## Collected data

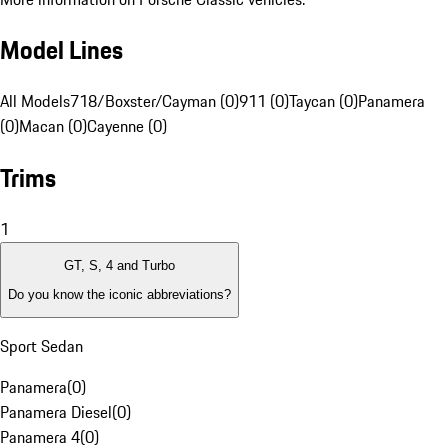
Model Lines
All Models
718/Boxster/Cayman (0)
911 (0)
Taycan (0)
Panamera
(0)
Macan (0)
Cayenne (0)
Trims
1
GT, S, 4 and Turbo
Do you know the iconic abbreviations?
Sport Sedan
Panamera
(
0
)
Panamera Diesel
(
0
)
Panamera 4
(
0
)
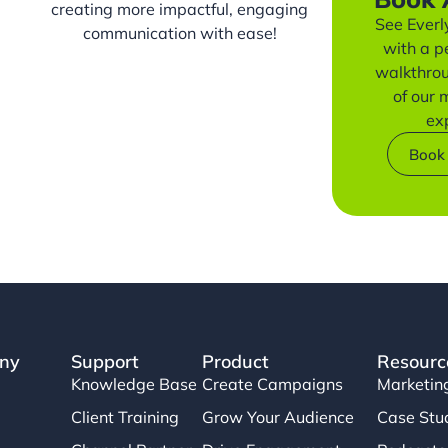
creating more impactful, engaging
See Everly
communication with ease!
with a p
walkthro
of our
ex
Book
ny
Support
Product
Resourc
Knowledge Base
Create Campaigns
Marketin
Client Training
Grow Your Audience
Case Stu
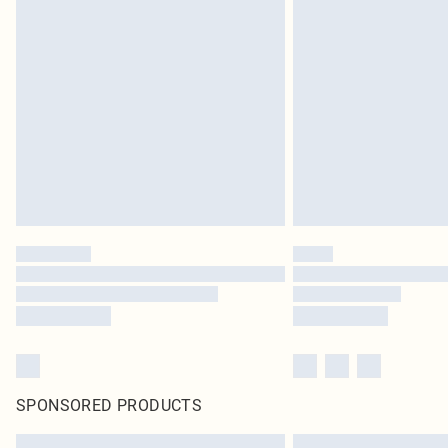
SPONSORED PRODUCTS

## WHAT THE EXERCISE ASKS
Exact copy, pictures excluded: restate every record above word for word.

## ANSWER TO THIS EXERCISE
Model Lines
All Models
718/Boxster/Cayman (0)
911 (0)
Taycan (0)
Panamera
(0)
Macan (0)
Cayenne (0)
Trims
1
GT, S, 4 and Turbo
Do you know the iconic abbreviations?
Sport Sedan
Panamera
(
0
)
Panamera Diesel
(
0
)
Panamera 4
(
0
)
creating more impactful, engaging
See Everly
communication with ease!
with a p
walkthro
of our
ex
Book
ny
Support
Product
Resourc
Knowledge Base
Create Campaigns
Marketin
Client Training
Grow Your Audience
Case Stu
SPONSORED PRODUCTS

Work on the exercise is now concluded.